Search in Google for any pictures of Barcelona, and the collage of sunshine, beach, and gloriously funky architecture by Gaudí shouldn’t take more than a few seconds to convince you of Barcelona’s wonderfulness. However, beyond the usual tourist spots that still manage to enchant many people, Barcelona consists of many unseen aspects that trap one not just into buying a selfie stick in Las Ramblas but into staying here permanently. Here are some of the reasons why I choose to call Barcelona home:
1. International Vibe
This was actually something that really bothered me at first but have since grown to love. On my first day in Barcelona, a Catalan guy told me that if I wanted a real “Spanish” experience, I’d be better off going somewhere else in Spain besides Barcelona, given its huge population of foreigners. It was quite discouraging, since I hadn’t realized before coming to Spain that this was the case. In the next few months I resented all of the times in which I met a new person and found out they were from anywhere but Spain. My crazy-original idea to move to Barcelona from my home country was turning out to be nothing more than a cliché.

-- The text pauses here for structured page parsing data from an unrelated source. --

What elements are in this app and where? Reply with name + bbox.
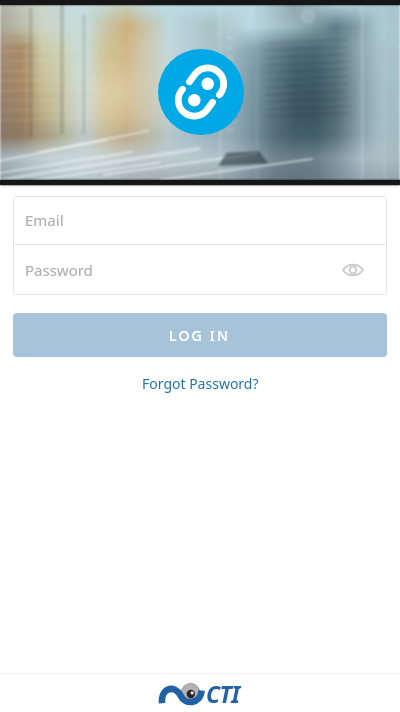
staticText: Email [25,210,64,230]
button[interactable]: Email [13,196,387,244]
staticText: Forgot Password? [142,374,259,393]
button[interactable]: LOG IN [13,313,387,357]
button[interactable]: Show password [340,257,366,283]
button[interactable]: App logo [158,49,244,135]
staticText: LOG IN [169,326,231,345]
staticText: CTI [206,678,240,709]
button[interactable]: Forgot Password? [134,370,267,397]
button[interactable]: Password [13,245,387,295]
staticText: Password [25,260,93,280]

However, I now see as a blessing the fact that I can call people from Perú, Ireland, Italy, Ecuador, Spain, France, and beyond my friends. By living in Barcelona, I am able to learn not just about Spanish and Catalan culture but cultures from around the world. Furthermore, this group of friends doesn’t act as a hindrance to practicing Spanish, as I am able to speak in Spanish with my South American friends (and learn their slang!) and even speak in Spanish with my Italian friend. It’s also invaluable to have fellow foreign friends who understand what it feels like to be living abroad and with whom you can bitch about Spain’s bureaucracy.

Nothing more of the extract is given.